» Task statement
With the string "below" as the filter, copy each matching line from the records.

Source data
════════════════════

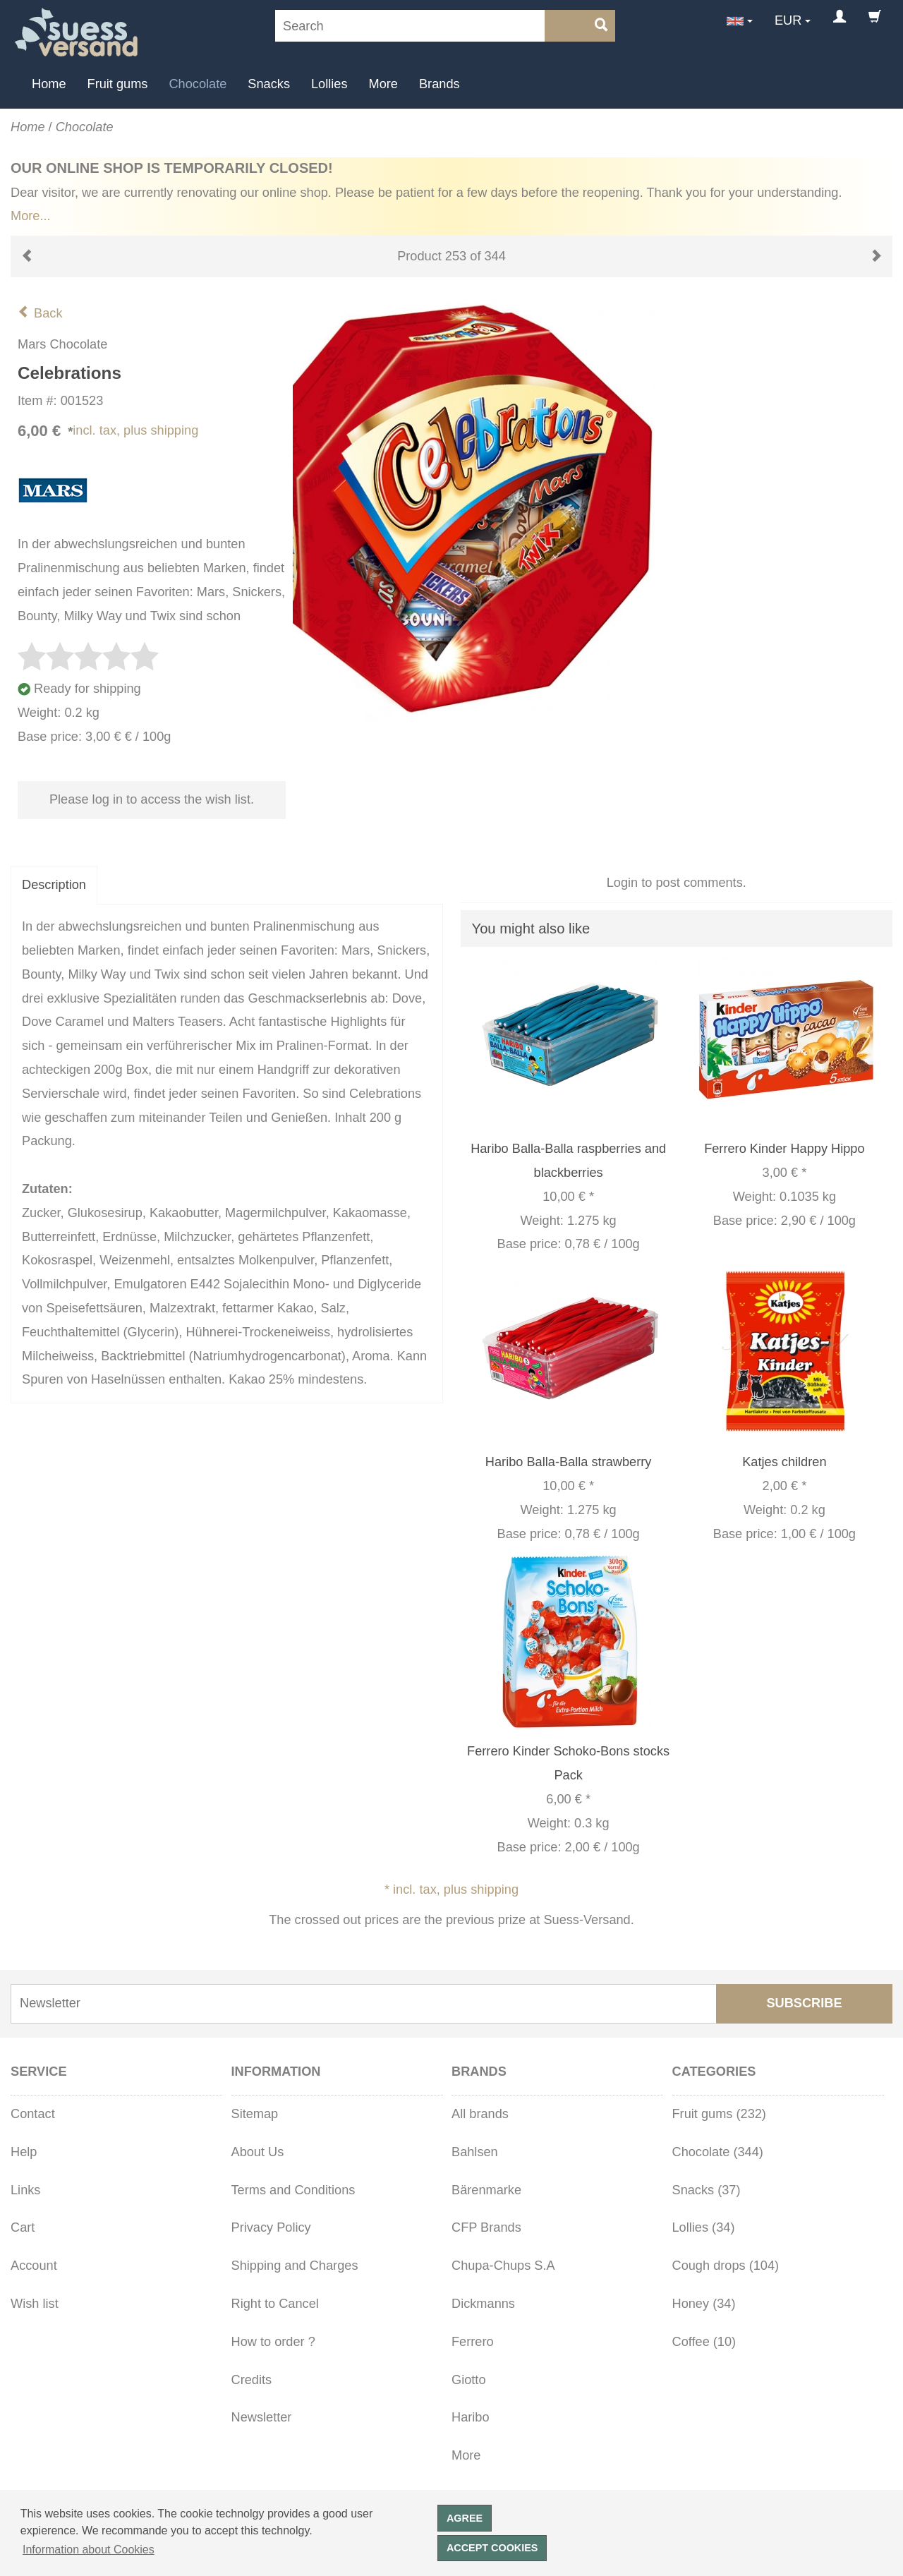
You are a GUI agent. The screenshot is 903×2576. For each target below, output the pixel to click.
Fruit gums (117, 84)
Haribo (471, 2417)
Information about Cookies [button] (88, 2550)
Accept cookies (492, 2547)
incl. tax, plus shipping (135, 430)
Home (49, 84)
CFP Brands (486, 2227)
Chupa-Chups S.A (503, 2265)
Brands (439, 84)
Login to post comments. (676, 883)
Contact (33, 2114)
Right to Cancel (275, 2304)
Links (25, 2190)
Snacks (269, 84)
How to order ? (273, 2342)
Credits (251, 2380)
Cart (23, 2227)
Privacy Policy (271, 2227)
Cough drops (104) (726, 2265)
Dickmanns (483, 2304)
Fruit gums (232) (719, 2114)
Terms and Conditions (293, 2190)
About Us (257, 2152)
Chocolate (197, 84)
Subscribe (804, 2003)
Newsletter (261, 2417)
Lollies (329, 84)
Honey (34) (704, 2304)
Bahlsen (475, 2152)
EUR (788, 20)
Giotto (469, 2380)
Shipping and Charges (294, 2265)
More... (31, 216)
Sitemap (255, 2114)
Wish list (35, 2304)
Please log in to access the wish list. (151, 799)
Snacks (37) (706, 2190)
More (383, 84)
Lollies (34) (703, 2227)
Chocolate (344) (717, 2152)
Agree (465, 2518)
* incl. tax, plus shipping (451, 1889)
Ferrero (473, 2342)
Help (24, 2152)
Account (34, 2265)
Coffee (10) (704, 2342)
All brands (480, 2114)
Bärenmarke (486, 2190)
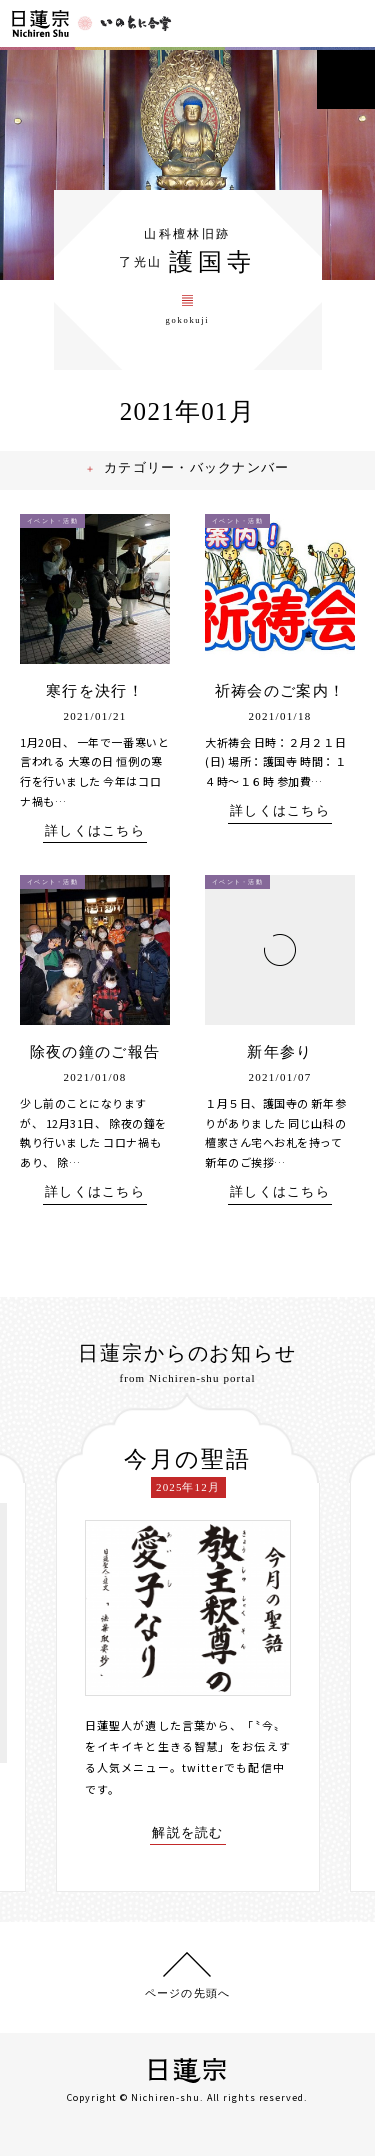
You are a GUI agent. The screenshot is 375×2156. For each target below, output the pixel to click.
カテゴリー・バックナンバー (199, 475)
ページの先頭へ (187, 1991)
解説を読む (188, 1838)
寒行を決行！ (95, 698)
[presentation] (41, 1644)
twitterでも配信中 (233, 1773)
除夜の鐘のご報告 (95, 1059)
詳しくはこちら (95, 838)
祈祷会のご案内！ (280, 698)
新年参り (279, 1059)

════════════════════

» Exercise result
You are a GUI agent. The screenshot is 903×2576. For each target below, output the pixel to click.
You are a GUI agent. The screenshot is 375×2156. For each target below, output the pixel to click.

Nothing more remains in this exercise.